We don’t just spend time on the paediatrics ward, of course. We also have spent a lot of time on the Special Care Baby Unit (SCBU), in which newborns with specific problems will spend some time after birth. A lot of the issues relate to either congenital abnormalities, infections or complications brought about by prematurity. We’ve seen some pretty strong babies, and the care that they get from the nurses and doctors is absolutely stellar. It’s also a great opportunity for us to see conditions in real life that we’ve only read about – including some very interesting heart malformations and manifestations of infections.
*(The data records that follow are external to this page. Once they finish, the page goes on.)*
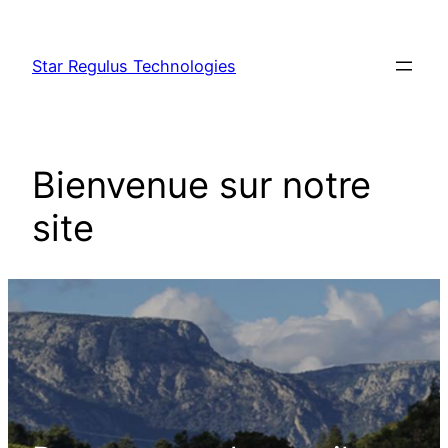
Aller
au
Star Regulus Technologies
contenu
Bienvenue sur notre
site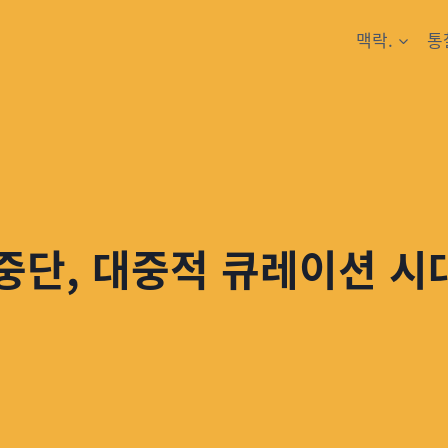
맥락.
통
 중단, 대중적 큐레이션 시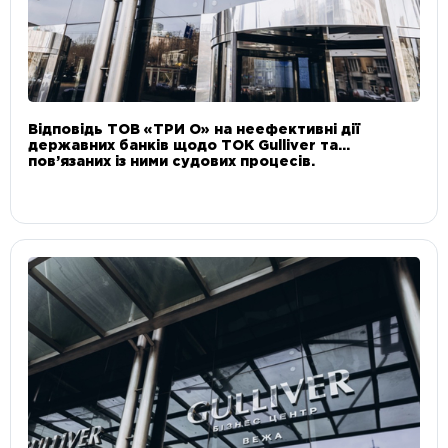
Відповідь ТОВ «ТРИ О» на неефективні дії
державних банків щодо ТОК Gulliver та
пов’язаних із ними судових процесів.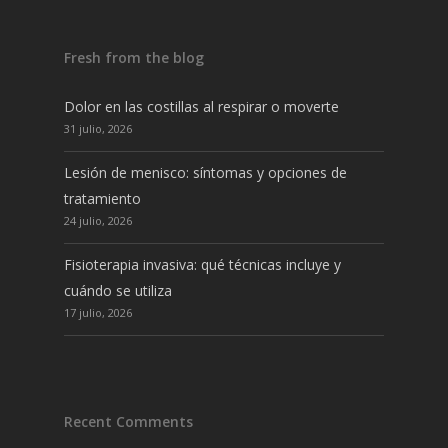
Fresh from the blog
Dolor en las costillas al respirar o moverte
31 julio, 2026
Lesión de menisco: síntomas y opciones de
tratamiento
24 julio, 2026
Fisioterapia invasiva: qué técnicas incluye y
cuándo se utiliza
17 julio, 2026
Recent Comments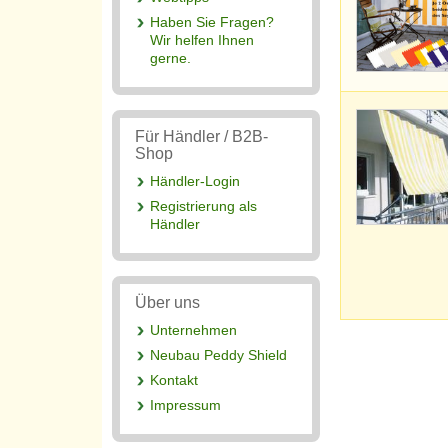
Haben Sie Fragen?
Wir helfen Ihnen
gerne.
Für Händler / B2B-
Shop
Händler-Login
Registrierung als
Händler
Über uns
Unternehmen
Neubau Peddy Shield
Kontakt
Impressum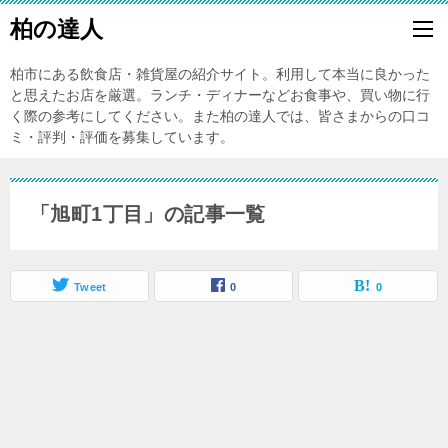
柏の達人
柏市にある飲食店・雑貨屋の紹介サイト。利用して本当に良かった
と思えたお店を厳選。ランチ・ディナーなどお食事や、買い物に行
く際の参考にしてください。また柏の達人では、皆さまからの口コ
ミ・評判・評価を募集しています。
「旭町1丁目」の記事一覧
Tweet
0
0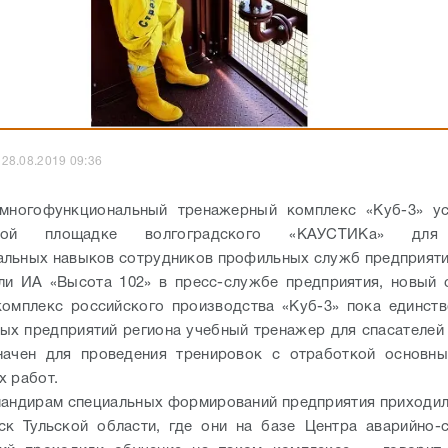
28.08.2019 09:36
многофункциональный тренажерный комплекс «Куб-3» ус
ной площадке волгоградского «КАУСТИКа» для
альных навыков сотрудников профильных служб предприя
ли ИА «Высота 102» в пресс-службе предприятия, новый 
омплекс российского производства «Куб-3» пока единст
х предприятий региона учебный тренажер для спасателей
начен для проведения тренировок с отработкой основны
х работ.
андирам специальных формирований предприятия приходил
к Тульской области, где они на базе Центра аварийно-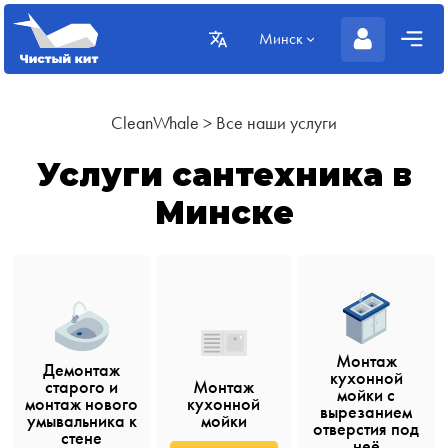
Минск
CleanWhale
>
Все наши услуги
Услуги сантехника в
Минске
Монтаж
Демонтаж
кухонной
старого и
Монтаж
мойки с
монтаж нового
кухонной
вырезанием
умывальника к
мойки
отверстия под
стене
неё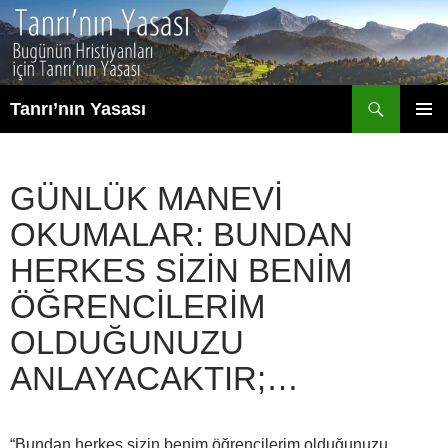
İçeriğe
atla
Ara
Tanrı’nın Yasası
BIRINCI
MENÜ
GÜNLÜK MANEVI
OKUMALAR: BUNDAN
HERKES SIZIN BENIM
ÖĞRENCILERIM
OLDUĞUNUZU
ANLAYACAKTIR;…
“Bundan herkes sizin benim öğrencilerim olduğunuzu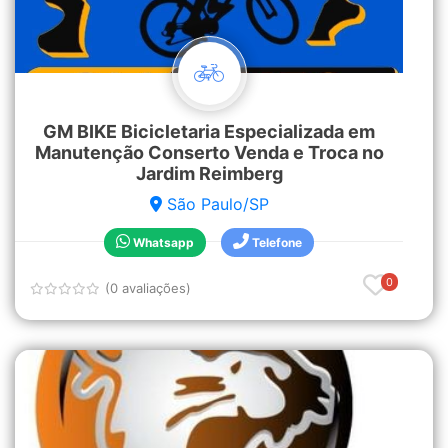
GM BIKE Bicicletaria Especializada em
Manutenção Conserto Venda e Troca no
Jardim Reimberg
São Paulo/SP
Whatsapp
Telefone
0
(0 avaliações)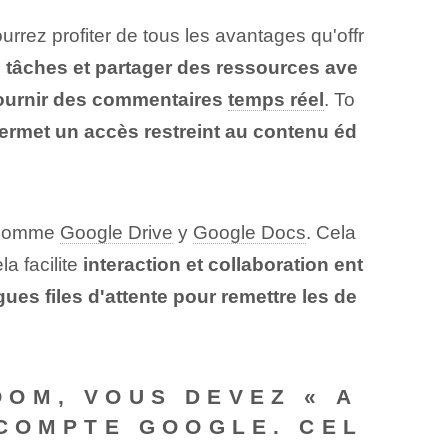
rrez profiter de tous les avantages qu'offr
s tâches et partager des ressources ave
 fournir des commentaires
temps réel
. To
permet un accès restreint au contenu éd
e, comme
Google Drive
y
Google Docs
. ⁣Cela
la facilite
interaction et collaboration ent
gues files d'attente pour remettre les de
OOM,
VOUS DEVEZ « A
 COMPTE GOOGLE. CEL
We have bi-weekly academic days as well, at which we address general topics applicable to all students in all rotations (not just paediatrics). Most of the time, this covers prescribing for core medical systems – as this will be a large part of our jobs as junior and senior doctors. I remember as a first-year student (and even before I enrolled), I honestly thought I would never be able to keep all of the drug names straight. But with time and exposure, it gets much, much easier to remember them all and their indications (I’m still working on contraindications, and interactions, and side-effects, and doses, and everything else). But the instruction that we get on academic days is very useful, and I expect it will serve us well into the future.